At the close, the shares were down 9.98 percent at 8.93 yuan ($1.36).
In order to boost confidence, the company spent nearly 50 million yuan to buy back 5.5 million shares on the same day, according to a statement the company sent to the Global Times late Monday.
The stock had been suspended from trading since October 19, 2015 due to a major asset acquisition, according to the company's filing to the Shanghai exchange in October.
There is little or no relevance between the company's share slump and the deal, said a Shanghai-based securities analyst surnamed Li.
"Qingdao Haier's stock is actually in a 'catch-up' fall," Li told the Global Times Monday. "During its three-month suspension, stock markets in the Chinese mainland suffered considerably, especially in the past month. Thus, the stock was bound to catch up with the general losses once trading resumed."
The benchmark Shanghai Composite Index lost 19.28 percent during the period from October 19 to Friday.
On January 15, the company announced that it would acquire the home appliance business of General Electric Co (GE) for $5.4 billion in cash, the third-largest acquisition of a U.S. company by a Chinese enterprise.

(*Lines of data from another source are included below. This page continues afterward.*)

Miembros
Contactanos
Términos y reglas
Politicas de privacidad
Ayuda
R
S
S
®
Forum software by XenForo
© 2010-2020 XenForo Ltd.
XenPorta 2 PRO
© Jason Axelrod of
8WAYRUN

The deal was also China's biggest overseas purchase in the home appliance sector.
Qingdao Haier will establish a joint integration team with GE Appliances, where GE Appliances' senior management and key employees will play a leading role, according to a statement the company issued on Friday. GE Appliances will remain based in Louisville, Kentucky, the statement said.

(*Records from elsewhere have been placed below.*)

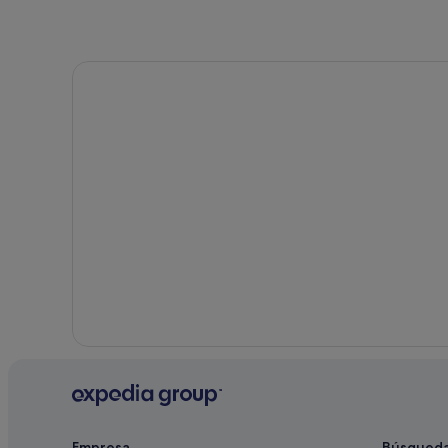
Empresa
Búsqued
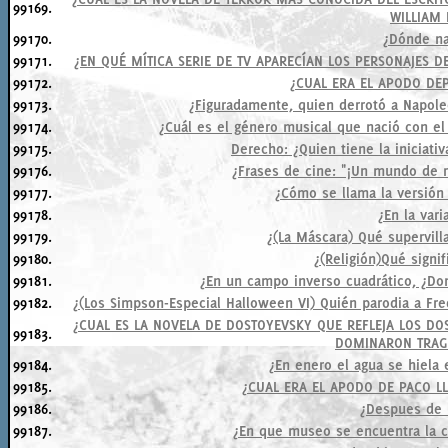
99169.
WILLIAM 
99170.
¿Dónde na
99171.
¿EN QUÉ MÍTICA SERIE DE TV APARECÍAN LOS PERSONAJES D
99172.
¿CUAL ERA EL APODO DE
99173.
¿Figuradamente, quien derrotó a Napole
99174.
¿Cuál es el género musical que nació con el
99175.
Derecho: ¿Quien tiene la iniciati
99176.
¿Frases de cine: "¡Un mundo de 
99177.
¿Cómo se llama la versión
99178.
¿En la vari
99179.
¿(La Máscara) Qué supervill
99180.
¿(Religión)Qué signif
99181.
¿En un campo inverso cuadrático, ¿Do
99182.
¿(Los Simpson-Especial Halloween VI) Quién parodia a Fred
¿CUAL ES LA NOVELA DE DOSTOYEVSKY QUE REFLEJA LOS DO
99183.
DOMINARON TRAG
99184.
¿En enero el agua se hiela e
99185.
¿CUAL ERA EL APODO DE PACO L
99186.
¿Despues de l
99187.
¿En que museo se encuentra la c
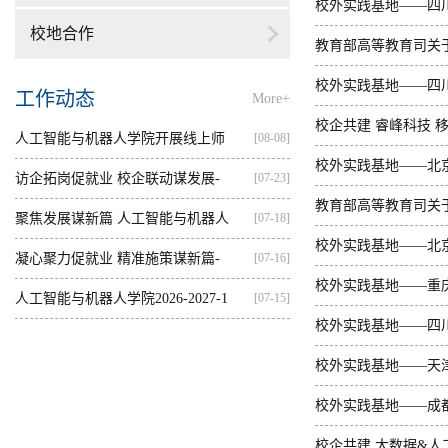
校外实践基地——四
校地合作
教育部高等教育司关于
单的函
校外实践基地——四
工作动态
More+
校企共建 睿峰科技 
人工智能与机器人学院开展线上师
[08-08]
校外实践基地——北
资培训
访企拓岗促就业 校企联动谋发展-
[07-23]
教育部高等教育司关于
—...
聚焦发展谋新篇 人工智能与机器人
[07-18]
单的函
校外实践基地——北
学...
凝心聚力促就业 精准施策谋新篇-
[07-16]
校外实践基地——重
人...
人工智能与机器人学院2026-2027-1
[07-15]
校外实践基地——四
学...
校外实践基地——天
校外实践基地——成
校企共建 大数据&人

It also mentioned that the company will carry out a minor integration at GE Appliances, implementing measures such as ensuring the full participation of the management team from the acquired company, protecting and improving the brand value of the acquired company by establishing a brand committee mechanism, and sticking to policies of localization and independent operation.

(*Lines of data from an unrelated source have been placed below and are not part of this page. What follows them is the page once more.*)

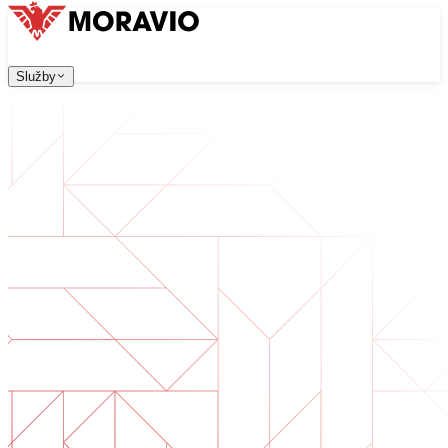
Služby
Služby
Naše služby
Firma
中文
한국어
English
Česky
Deutsch
Vývoj software
Kontaktujte nás
Všechny služby
→
Webové aplikace, které jsou škálovatelné, bezpečné a sn
Digitální transformace
Digitalizujte své podnikání. Připravte se na budoucnost.
Vývoj AI software
AI nástroje na míru integrované do vašich procesů.
Vývoj produktů
Od nápadu po spuštěný produkt — návrh, vývoj, nasazen
Technická due diligence
Posouzení kvality a identifikace rizik ve vašem software.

"It is not uncommon to see minor integrations in mergers and acquisitions (M&As), because a comprehensive integration is quite challenging and unnecessary in most cases," Wang Yumin, a research fellow at Morning Whistle Group, a Shanghai-based provider of M&A information, told the Global Times Monday.
In the case of GE Appliances, the business itself is good, so there is no need to make too much change to a profitable asset, he noted.
The deal will be subject to "customary regulatory filings in China and antitrust approvals in the U.S., Mexico and Argentina," according to a Reuters report on January 15, which cited a person authorized to speak on behalf of Qingdao Haier.
Not long before the deal, GE abandoned a move to sell the home appliance unit to Sweden's Electrolux, after the proposed transaction was blocked by U.S. antitrust regulators.
Unlike Electrolux, Qingdao Haier has a high chance of getting regulatory approval, Wang noted, adding that Haier only has about 1 percent of the U.S. market, which is unlikely to cause much monopoly concern.
The merger between GE Appliances and Electrolux would have created a company holding two-thirds of the market, probably the reason behind regulatory opposition.